The wikipedia entry mentions that in the Emma Peel episodes that the high-tech element got so over the top as to result in the coining of the term "spy-fi" to describe the series. The thing is, a lot of the plot elements were prescient throughout the entire length of the series. An early 1965 (or thereabouts) episode with Honor Blackman predicts Japan as the country to corner the technology for making the replacement to transistors (the writers don't actually come out and call this replacement "semiconductors", but they say that the new technology will allow for radios you can wear on your wrist and computers you can hold in your hands). "The House that Jack Built" (w/ Emma Peel, 1966) supposes a fully automated house, while "A Sense of History" (w/ Emma Peel, 1966) claims that England's only hope is for a united European Common Wealth (think - one currency). A lot of the technology is still dated, though, and there's a lot of racist or stereotypical characterization that wouldn't sit well with modern audiences. But if you can get past that, it's still a fun show.
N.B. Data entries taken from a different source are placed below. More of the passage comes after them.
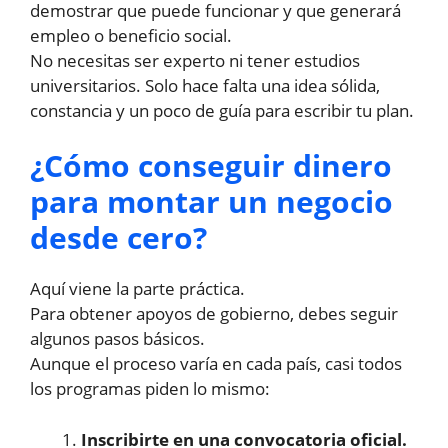
demostrar que puede funcionar y que generará
empleo o beneficio social.
No necesitas ser experto ni tener estudios
universitarios. Solo hace falta una idea sólida,
constancia y un poco de guía para escribir tu plan.
¿Cómo conseguir dinero
para montar un negocio
desde cero?
Aquí viene la parte práctica.
Para obtener apoyos de gobierno, debes seguir
algunos pasos básicos.
Aunque el proceso varía en cada país, casi todos
los programas piden lo mismo:
Inscribirte en una convocatoria oficial.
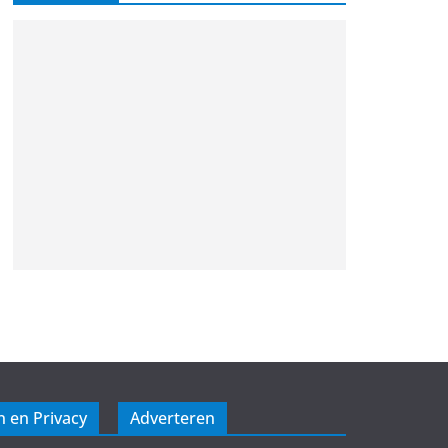
 en Privacy
Adverteren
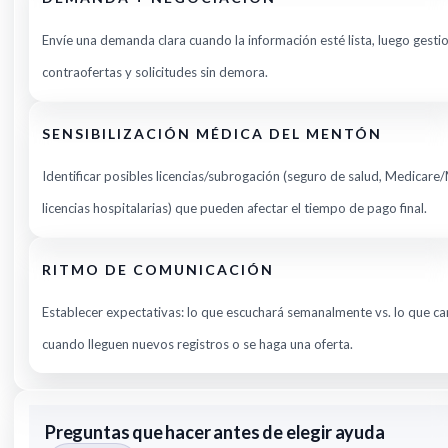
Envíe una demanda clara cuando la información esté lista, luego gesti
contraofertas y solicitudes sin demora.
SENSIBILIZACIÓN MÉDICA DEL MENTÓN
Identificar posibles licencias/subrogación (seguro de salud, Medicare
licencias hospitalarias) que pueden afectar el tiempo de pago final.
RITMO DE COMUNICACIÓN
Establecer expectativas: lo que escuchará semanalmente vs. lo que c
cuando lleguen nuevos registros o se haga una oferta.
Preguntas que hacer antes de elegir ayuda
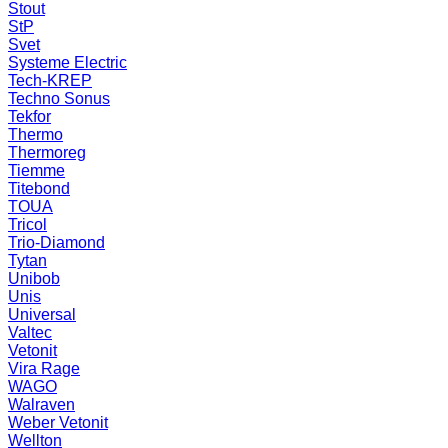
Stout
StP
Svet
Systeme Electric
Tech-KREP
Techno Sonus
Tekfor
Thermo
Thermoreg
Tiemme
Titebond
TOUA
Tricol
Trio-Diamond
Tytan
Unibob
Unis
Universal
Valtec
Vetonit
Vira Rage
WAGO
Walraven
Weber Vetonit
Wellton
The production values are really low, some of the plot holes are so obvious, and the special effects so campy, as to be pretty funny. In "From Venus With Love", a high-powered industrial laser is capable of burning through plate steel, but the effects crew forgot to put in holes in places where the laser hits an eye chart during the final combat scene, and when it hits Steed's hat, instead of vaporizing it, the laser just bleaches the bowler white (front, back and inside). In "The Fear Merchants", you can see Steed's double's face during the hand-to-hand fight scene. In other episodes, you can see Emma Peel bulk up just before she gets thrown (because her stunt double is a guy in a wig).
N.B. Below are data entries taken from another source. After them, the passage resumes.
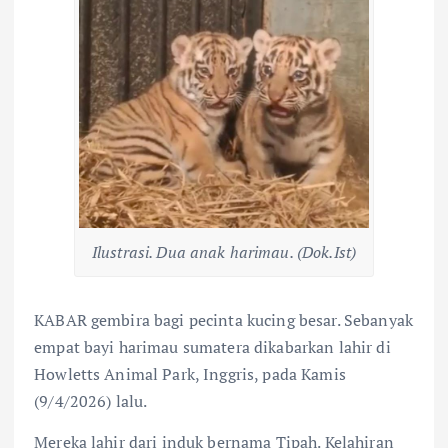
Ilustrasi. Dua anak harimau. (Dok.Ist)
KABAR gembira bagi pecinta kucing besar. Sebanyak
empat bayi harimau sumatera dikabarkan lahir di
Howletts Animal Park, Inggris, pada Kamis
(9/4/2026) lalu.
Mereka lahir dari induk bernama Tipah. Kelahiran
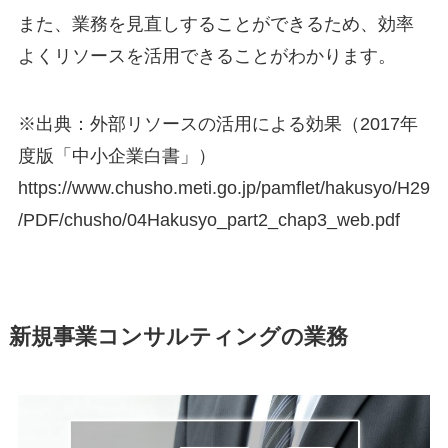
また、業務を見直しすることができるため、効率
よくリソースを活用できることがわかります。
※出典：外部リソースの活用による効果（2017年
度版「中小企業白書」）
https://www.chusho.meti.go.jp/pamflet/hakusyo/H29
/PDF/chusho/04Hakusyo_part2_chap3_web.pdf
新規事業コンサルティングの業務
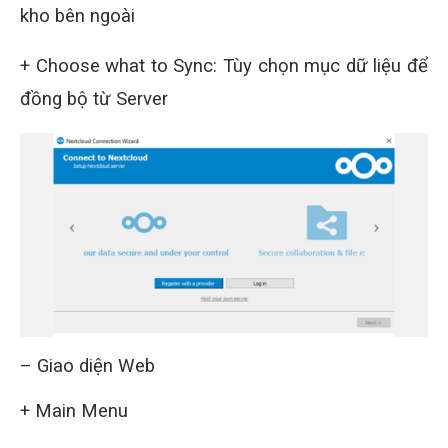
kho bên ngoài
+ Choose what to Sync: Tùy chọn mục dữ liệu để
đồng bộ từ Server
– Giao diện Web
+ Main Menu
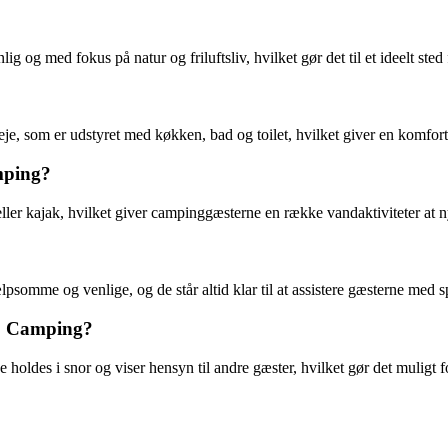
g med fokus på natur og friluftsliv, hvilket gør det til et ideelt sted 
je, som er udstyret med køkken, bad og toilet, hvilket giver en komfor
mping?
 eller kajak, hvilket giver campinggæsterne en række vandaktiviteter at 
me og venlige, og de står altid klar til at assistere gæsterne med sp
up Camping?
holdes i snor og viser hensyn til andre gæster, hvilket gør det mulig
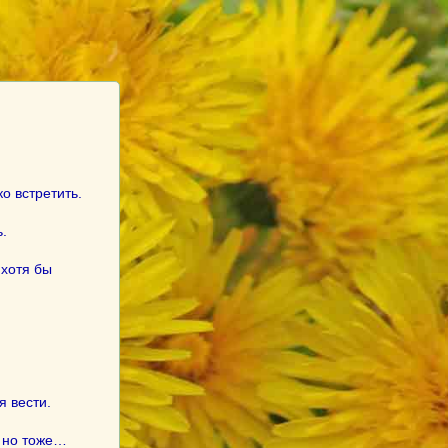
о встретить.
.
 хотя бы
я вести.
, но тоже…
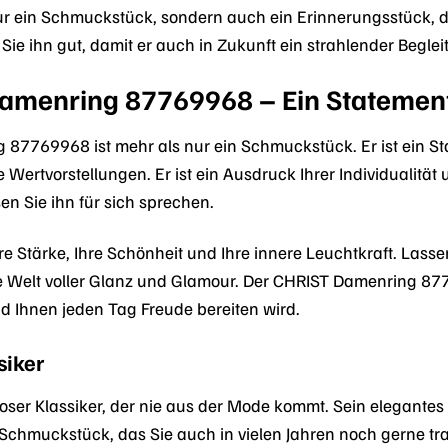
 nur ein Schmuckstück, sondern auch ein Erinnerungsstück,
Sie ihn gut, damit er auch in Zukunft ein strahlender Begleite
amenring 87769968 – Ein Statemen
7769968 ist mehr als nur ein Schmuckstück. Er ist ein State
e Wertvorstellungen. Er ist ein Ausdruck Ihrer Individualitä
sen Sie ihn für sich sprechen.
Ihre Stärke, Ihre Schönheit und Ihre innere Leuchtkraft. Las
ne Welt voller Glanz und Glamour. Der CHRIST Damenring 87
nd Ihnen jeden Tag Freude bereiten wird.
siker
itloser Klassiker, der nie aus der Mode kommt. Sein elegant
hmuckstück, das Sie auch in vielen Jahren noch gerne trage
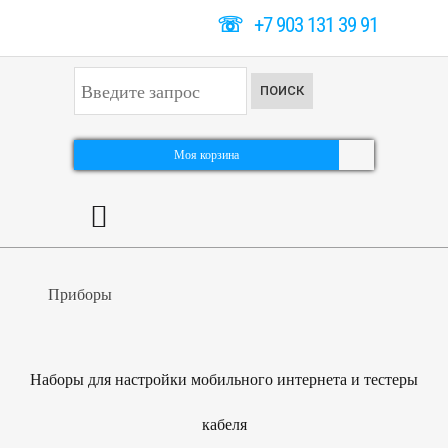
☏
+7 903 131 39 91
И
ПОИСК
с
к
а
т
Моя корзина
ь
.
.
.
Приборы
Наборы для настройки мобильного интернета и тестеры
кабеля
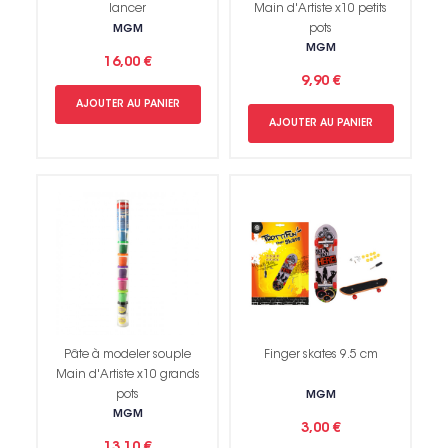
lancer
Main d'Artiste x10 petits
pots
MGM
MGM
16,00 €
9,90 €
AJOUTER AU PANIER
AJOUTER AU PANIER
Pâte à modeler souple
Finger skates 9.5 cm
Main d'Artiste x10 grands
pots
MGM
MGM
3,00 €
One thing that amazes me though is just how far the directors tried to push the boundaries of taste for the time. In "A Touch of Brimstone", Emma is the centerpiece of a drunken orgy conducted by a recreation of the Hellfire Club, dressed up in a wicked S&M outfit (on a side note, parts of her full-body combat catsuit were custom-made by a company specializing in clothing for fetishists). And in "Honey for the Prince", Emma does a dance of the seven veils routine, and has to pull her pants up over her butt as she walks out the door. In "The Girl from AUNTIE", Emma comes out of a party wearing a skin-colored leotard made up to look like a bunny, with only little white tufts of fur covering up the strategic parts (I couldn't get a good screen cap of that image, unfortunately). Sexual innuendo is all over the place, and the threat of forced sex crops up fairly often.
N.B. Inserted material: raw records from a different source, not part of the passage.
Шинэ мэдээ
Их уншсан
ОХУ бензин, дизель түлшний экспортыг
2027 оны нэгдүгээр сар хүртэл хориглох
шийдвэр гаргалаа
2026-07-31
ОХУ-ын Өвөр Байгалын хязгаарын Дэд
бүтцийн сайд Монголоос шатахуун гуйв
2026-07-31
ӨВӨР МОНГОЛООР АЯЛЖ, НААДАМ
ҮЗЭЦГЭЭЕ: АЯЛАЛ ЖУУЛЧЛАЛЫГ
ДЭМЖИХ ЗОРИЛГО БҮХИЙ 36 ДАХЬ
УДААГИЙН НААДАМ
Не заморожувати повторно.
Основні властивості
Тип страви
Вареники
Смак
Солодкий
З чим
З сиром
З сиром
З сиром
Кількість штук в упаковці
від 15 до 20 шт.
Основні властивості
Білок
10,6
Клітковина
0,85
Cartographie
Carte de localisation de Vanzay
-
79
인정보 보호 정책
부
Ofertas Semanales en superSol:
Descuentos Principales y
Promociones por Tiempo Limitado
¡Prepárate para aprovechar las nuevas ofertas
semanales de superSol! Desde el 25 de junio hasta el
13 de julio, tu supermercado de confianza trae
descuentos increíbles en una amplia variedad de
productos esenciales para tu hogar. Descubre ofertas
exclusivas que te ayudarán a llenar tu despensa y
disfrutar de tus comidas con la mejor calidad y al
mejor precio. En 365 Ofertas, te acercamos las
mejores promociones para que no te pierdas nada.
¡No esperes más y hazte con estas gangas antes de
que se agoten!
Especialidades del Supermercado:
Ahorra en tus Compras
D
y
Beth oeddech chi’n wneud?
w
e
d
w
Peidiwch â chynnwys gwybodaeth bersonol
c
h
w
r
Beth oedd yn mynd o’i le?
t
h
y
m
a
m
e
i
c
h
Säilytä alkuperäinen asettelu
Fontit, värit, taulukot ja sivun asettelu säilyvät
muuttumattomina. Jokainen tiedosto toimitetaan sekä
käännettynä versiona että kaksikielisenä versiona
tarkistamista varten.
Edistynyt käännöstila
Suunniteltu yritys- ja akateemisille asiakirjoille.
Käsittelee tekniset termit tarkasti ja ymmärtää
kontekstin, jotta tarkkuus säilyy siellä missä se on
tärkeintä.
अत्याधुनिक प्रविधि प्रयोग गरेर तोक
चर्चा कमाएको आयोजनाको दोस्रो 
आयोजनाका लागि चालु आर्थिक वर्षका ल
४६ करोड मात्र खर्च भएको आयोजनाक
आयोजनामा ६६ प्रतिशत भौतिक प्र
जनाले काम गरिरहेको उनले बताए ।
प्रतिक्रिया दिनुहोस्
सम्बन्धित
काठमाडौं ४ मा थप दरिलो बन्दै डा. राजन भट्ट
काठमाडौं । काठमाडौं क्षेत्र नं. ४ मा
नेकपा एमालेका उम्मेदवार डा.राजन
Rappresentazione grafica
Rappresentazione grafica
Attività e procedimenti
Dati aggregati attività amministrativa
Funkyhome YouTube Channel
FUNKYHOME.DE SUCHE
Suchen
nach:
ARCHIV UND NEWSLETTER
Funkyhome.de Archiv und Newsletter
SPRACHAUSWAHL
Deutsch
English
On the other hand, there's a lot of cultural references (a possible reference to missing spy George Blake (a signboard says "Where is Blake?" in "Escape in Time"), a play on the names of the Beatles, and plays on rival show names with titles like "The Girl from AUNTIE" (ref. "The Man from U.N.C.L.E.") and "Mission Highly Improbable" (ref. Mission: Impossible). It's hard to believe that Hollywood would think that they could build on all of this for a modern remake.

When you watch the episodes one after the other, you can see the big jump in style that accompanies the switch from black and white to color. There's a new opening sequence, subtitle cards with campy puns at the beginning of the episode, Steed's new catch-phrase - "Mrs. Peel, we're needed", and Emma's suddenly taking up different kinds of modern art each show. There were also a number of remakes, with almost the entire script being lifted word-for-word, such as with "The Charmers" being reworked as "The Correct Way to Kill". But, about halfway the gimmicks were dropped and the show got grittier again. However, this too only lasted a short time, in that the first season to use color soon ended and Emma was replaced by Tara.

I don't like the Tara character, so it's not that big a loss that her episodes weren't part of the box set. (Even though they're advertised as being included.)

Emma in a spiked collar for the win!